Tous mes collègues vous saluent. Pour vous, saluez de ma part les collègues qui sont avec vous, dont vous nous avez donné les noms, en particulier Saturninus avec ses compagnons, et aussi mon collègue Macarius, Cornelia et Emerita, Calpurnius et Maria, Sabina, Spesina et nos soeurs Januaria, Dativa, Donata. Nous saluons avec leur famille Saturus, Bassianus et tout le clergé, Vrnius, Alexius, Quintianus, Colonica et tous s'il vous plût; je n'écris pas les noms, tant je suis fatigué. Aussi doivent-ils me pardonner. Je souhaite que vous soyez en bonne santé, vous, Alexius, Getulicus, et les orfèvres, et nos soeurs. Recevez aussi le salut de mes soeurs Januaria et Sophia, que je vous recommande.

LETTRE 23

TOUS LES CONFESSEURS AU PAPE CYPRIEN, SALUT.

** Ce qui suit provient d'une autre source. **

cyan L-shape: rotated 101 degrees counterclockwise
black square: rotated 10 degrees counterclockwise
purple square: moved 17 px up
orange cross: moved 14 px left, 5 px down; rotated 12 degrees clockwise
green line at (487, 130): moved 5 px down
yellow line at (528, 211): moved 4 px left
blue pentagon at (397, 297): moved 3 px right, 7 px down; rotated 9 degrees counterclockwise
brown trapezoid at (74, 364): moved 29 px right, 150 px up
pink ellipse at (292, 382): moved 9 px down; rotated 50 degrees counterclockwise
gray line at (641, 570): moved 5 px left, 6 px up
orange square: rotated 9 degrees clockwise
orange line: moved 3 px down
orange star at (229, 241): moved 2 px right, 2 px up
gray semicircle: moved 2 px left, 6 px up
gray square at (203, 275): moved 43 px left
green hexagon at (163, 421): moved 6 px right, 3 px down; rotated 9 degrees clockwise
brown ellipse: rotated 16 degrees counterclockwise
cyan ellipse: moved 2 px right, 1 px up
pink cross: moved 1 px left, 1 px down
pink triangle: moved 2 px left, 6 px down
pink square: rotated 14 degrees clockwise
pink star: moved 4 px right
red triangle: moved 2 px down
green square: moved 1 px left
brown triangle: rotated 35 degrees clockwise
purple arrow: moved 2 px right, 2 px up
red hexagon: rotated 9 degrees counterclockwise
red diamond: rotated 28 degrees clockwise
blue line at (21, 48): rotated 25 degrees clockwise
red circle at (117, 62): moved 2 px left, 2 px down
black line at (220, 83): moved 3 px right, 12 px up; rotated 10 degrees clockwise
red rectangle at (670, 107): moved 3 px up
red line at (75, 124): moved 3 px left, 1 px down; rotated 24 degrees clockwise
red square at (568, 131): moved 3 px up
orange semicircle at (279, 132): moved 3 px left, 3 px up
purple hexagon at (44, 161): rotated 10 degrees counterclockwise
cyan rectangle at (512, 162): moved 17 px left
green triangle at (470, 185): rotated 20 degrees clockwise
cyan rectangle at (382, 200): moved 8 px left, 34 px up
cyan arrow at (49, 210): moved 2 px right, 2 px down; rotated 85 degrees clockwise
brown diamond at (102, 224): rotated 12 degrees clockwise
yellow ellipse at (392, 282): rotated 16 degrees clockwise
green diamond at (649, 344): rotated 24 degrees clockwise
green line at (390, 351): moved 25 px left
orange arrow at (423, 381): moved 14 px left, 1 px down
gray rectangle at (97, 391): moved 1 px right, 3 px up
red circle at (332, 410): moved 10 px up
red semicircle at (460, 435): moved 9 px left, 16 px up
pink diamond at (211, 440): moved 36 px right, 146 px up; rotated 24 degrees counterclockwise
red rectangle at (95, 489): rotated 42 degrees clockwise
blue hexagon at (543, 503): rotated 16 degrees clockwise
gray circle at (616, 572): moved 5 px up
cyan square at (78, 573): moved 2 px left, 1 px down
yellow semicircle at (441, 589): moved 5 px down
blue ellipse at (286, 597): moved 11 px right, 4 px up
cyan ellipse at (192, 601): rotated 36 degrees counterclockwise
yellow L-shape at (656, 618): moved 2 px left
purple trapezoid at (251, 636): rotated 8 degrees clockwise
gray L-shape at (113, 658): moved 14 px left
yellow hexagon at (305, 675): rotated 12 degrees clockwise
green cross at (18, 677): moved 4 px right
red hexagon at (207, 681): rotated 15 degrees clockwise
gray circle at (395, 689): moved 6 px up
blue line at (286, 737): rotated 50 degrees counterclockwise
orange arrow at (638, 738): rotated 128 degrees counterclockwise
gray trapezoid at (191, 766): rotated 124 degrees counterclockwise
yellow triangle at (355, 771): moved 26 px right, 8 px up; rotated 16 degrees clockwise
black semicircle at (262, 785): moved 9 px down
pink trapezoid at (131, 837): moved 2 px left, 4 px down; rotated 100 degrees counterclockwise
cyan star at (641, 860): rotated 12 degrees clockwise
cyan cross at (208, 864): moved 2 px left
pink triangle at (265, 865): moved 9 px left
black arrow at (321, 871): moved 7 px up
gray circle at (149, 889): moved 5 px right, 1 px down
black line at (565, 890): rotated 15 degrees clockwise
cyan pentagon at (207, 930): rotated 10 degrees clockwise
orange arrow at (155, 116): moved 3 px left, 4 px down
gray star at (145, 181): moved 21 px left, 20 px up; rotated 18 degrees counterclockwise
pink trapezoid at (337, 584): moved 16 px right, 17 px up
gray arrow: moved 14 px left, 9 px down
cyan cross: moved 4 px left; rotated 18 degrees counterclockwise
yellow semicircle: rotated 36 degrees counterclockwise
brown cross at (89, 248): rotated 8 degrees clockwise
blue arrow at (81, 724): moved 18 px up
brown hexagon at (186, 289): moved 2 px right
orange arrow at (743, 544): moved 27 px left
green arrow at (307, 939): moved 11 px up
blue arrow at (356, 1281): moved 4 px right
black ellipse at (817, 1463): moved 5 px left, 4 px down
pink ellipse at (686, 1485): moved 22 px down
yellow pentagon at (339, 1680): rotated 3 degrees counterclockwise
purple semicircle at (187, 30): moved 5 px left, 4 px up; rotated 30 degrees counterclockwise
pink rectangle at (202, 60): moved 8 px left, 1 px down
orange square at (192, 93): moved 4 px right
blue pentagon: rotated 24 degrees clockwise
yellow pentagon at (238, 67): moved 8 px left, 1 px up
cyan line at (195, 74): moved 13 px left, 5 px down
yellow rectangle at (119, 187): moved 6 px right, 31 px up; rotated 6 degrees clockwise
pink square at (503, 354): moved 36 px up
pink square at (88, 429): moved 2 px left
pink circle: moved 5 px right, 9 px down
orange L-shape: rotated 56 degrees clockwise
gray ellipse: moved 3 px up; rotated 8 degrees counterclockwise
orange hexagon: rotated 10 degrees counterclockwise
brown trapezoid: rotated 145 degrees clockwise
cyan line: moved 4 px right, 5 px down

Sachez que tous ensemble nous avons donné la paix à ceux qui vous auront rendu un compte en règle de leur conduite depuis leur faute. Nous voulons que cette décision soit portée, par vous, à la connaissance des autres évêques. Nous souhaitons que vous soyez en bonne intelligence avec les saints martyrs. En présence de deux membres du clergé, un exorciste et un lecteur, Lucianus a écrit ceci.

LETTRE 24

A CYPRIEN ET A SES CONFRERES DANS LE SACERDOCE, QUI SONT A CARTHAGE, CALDONIUS SALUT.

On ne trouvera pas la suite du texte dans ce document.